►

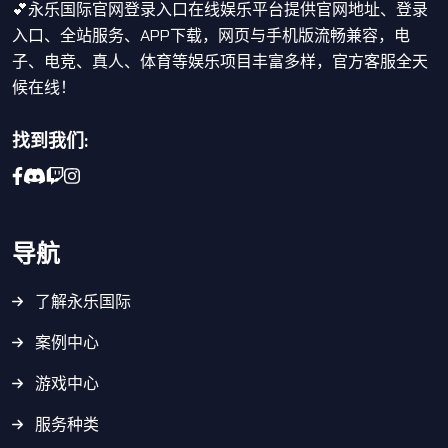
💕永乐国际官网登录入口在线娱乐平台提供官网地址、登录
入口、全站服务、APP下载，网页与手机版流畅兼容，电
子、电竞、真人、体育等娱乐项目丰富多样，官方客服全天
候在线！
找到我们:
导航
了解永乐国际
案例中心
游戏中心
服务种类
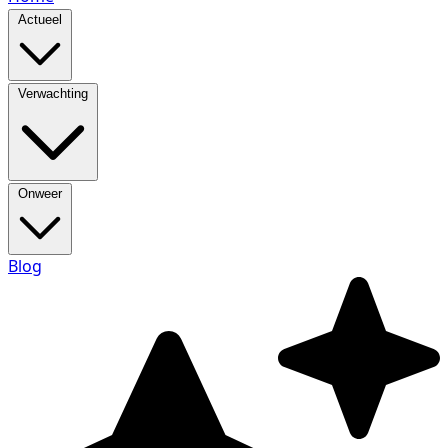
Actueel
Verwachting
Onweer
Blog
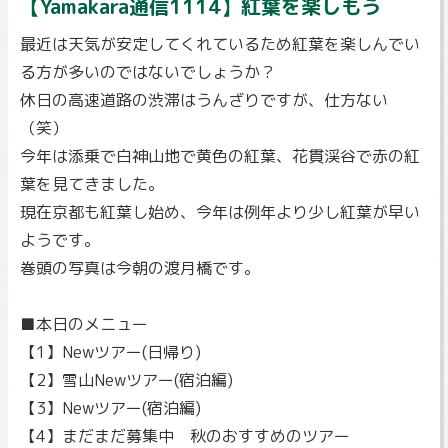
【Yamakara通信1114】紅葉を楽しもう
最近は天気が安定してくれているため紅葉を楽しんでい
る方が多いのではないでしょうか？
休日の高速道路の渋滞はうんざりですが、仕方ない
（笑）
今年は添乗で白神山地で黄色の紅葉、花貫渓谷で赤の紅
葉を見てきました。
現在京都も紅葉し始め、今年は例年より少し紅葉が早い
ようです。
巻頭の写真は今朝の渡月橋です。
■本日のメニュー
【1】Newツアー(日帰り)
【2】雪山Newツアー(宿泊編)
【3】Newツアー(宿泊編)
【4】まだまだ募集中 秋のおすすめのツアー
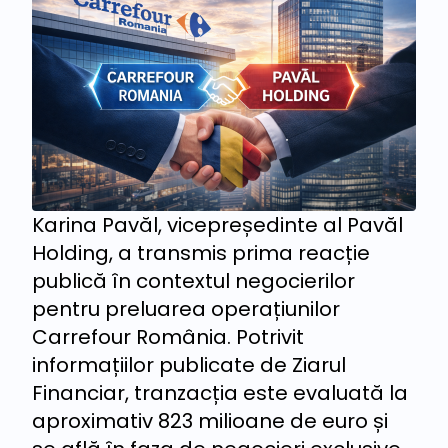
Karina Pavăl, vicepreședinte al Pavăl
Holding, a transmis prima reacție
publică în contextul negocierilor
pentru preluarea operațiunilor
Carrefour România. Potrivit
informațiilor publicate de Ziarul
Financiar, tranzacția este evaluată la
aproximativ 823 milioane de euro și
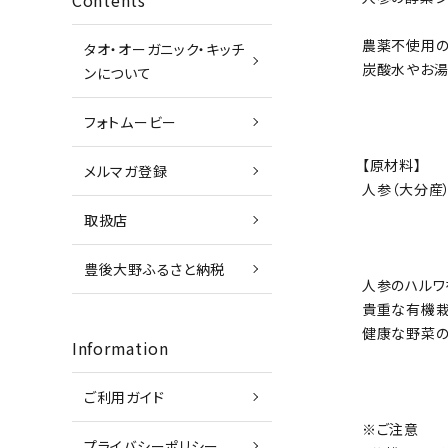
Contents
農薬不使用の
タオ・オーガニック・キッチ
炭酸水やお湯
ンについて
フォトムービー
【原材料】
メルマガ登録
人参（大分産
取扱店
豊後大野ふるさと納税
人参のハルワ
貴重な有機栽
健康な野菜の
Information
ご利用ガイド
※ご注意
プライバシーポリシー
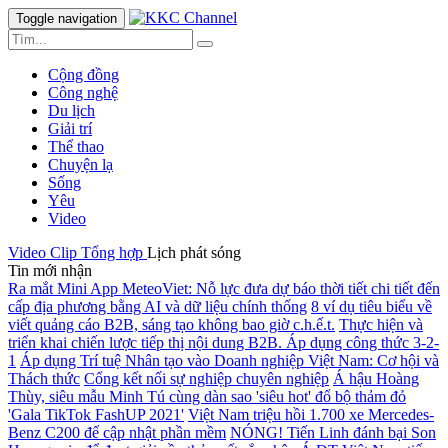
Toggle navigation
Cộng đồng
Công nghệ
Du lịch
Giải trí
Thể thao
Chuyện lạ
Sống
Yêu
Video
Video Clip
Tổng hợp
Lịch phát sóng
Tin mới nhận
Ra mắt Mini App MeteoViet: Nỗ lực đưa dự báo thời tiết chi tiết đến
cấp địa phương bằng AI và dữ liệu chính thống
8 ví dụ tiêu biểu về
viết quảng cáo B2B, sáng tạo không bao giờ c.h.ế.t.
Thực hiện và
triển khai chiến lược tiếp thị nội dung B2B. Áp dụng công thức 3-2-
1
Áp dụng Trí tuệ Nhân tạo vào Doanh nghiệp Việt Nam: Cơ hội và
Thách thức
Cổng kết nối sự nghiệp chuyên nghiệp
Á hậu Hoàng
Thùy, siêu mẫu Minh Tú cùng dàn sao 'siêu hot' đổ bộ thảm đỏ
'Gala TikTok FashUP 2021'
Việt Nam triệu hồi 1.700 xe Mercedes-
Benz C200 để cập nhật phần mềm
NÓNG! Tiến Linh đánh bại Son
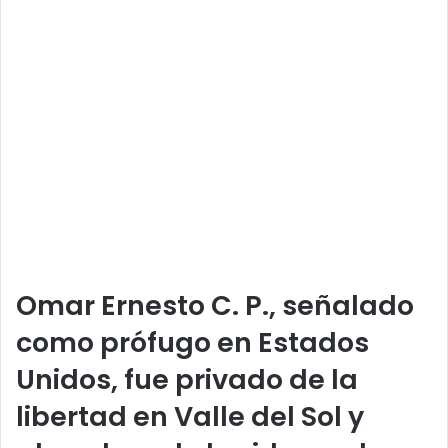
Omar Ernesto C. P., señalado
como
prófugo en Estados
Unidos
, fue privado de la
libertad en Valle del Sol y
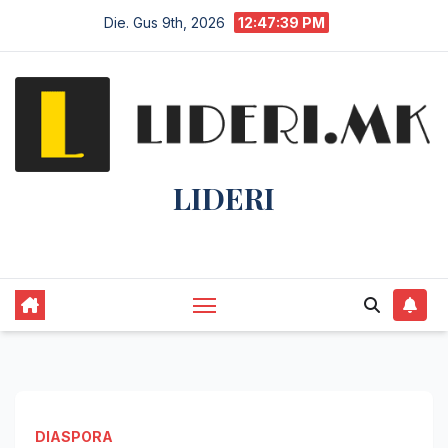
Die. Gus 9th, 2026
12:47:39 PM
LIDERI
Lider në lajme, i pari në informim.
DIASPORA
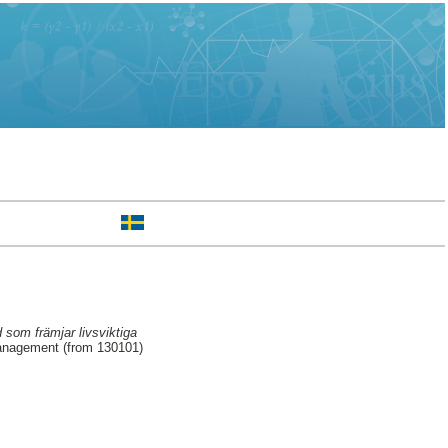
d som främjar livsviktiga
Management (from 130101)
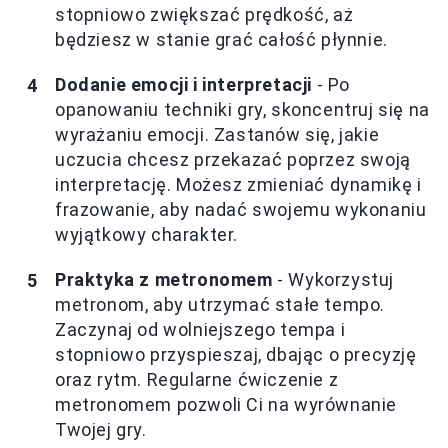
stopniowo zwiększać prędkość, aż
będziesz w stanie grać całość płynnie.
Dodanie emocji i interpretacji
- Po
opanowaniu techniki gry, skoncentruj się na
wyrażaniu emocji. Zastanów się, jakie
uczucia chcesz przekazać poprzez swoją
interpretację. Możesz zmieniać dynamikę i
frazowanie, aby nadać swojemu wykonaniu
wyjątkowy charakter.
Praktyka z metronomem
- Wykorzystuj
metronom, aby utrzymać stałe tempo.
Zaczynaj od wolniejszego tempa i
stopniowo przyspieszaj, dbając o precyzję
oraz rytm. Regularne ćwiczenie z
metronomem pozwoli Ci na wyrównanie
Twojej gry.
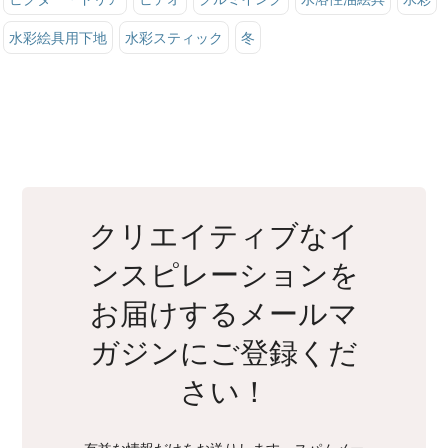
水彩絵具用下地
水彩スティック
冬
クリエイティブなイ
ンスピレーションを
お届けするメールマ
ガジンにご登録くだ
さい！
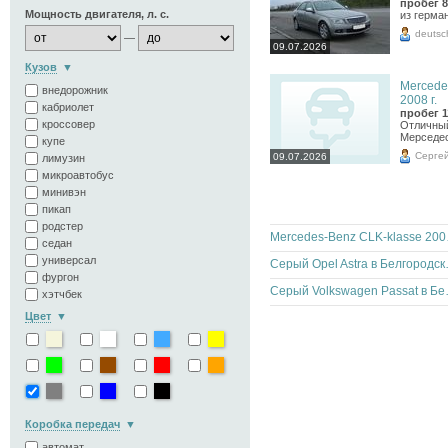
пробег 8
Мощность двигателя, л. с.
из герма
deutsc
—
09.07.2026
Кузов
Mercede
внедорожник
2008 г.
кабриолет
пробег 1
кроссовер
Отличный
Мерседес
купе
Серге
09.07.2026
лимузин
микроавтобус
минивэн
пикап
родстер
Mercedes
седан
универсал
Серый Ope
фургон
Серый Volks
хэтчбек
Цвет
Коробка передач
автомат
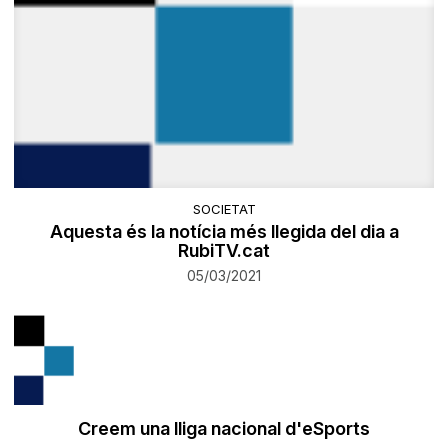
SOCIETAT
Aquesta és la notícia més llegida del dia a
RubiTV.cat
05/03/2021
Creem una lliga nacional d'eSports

◄

● **THE TASK**: Count the lines above in which the string "dụng" occurs, and write the number with no other text.

● **RESPONSE BELOW**: 2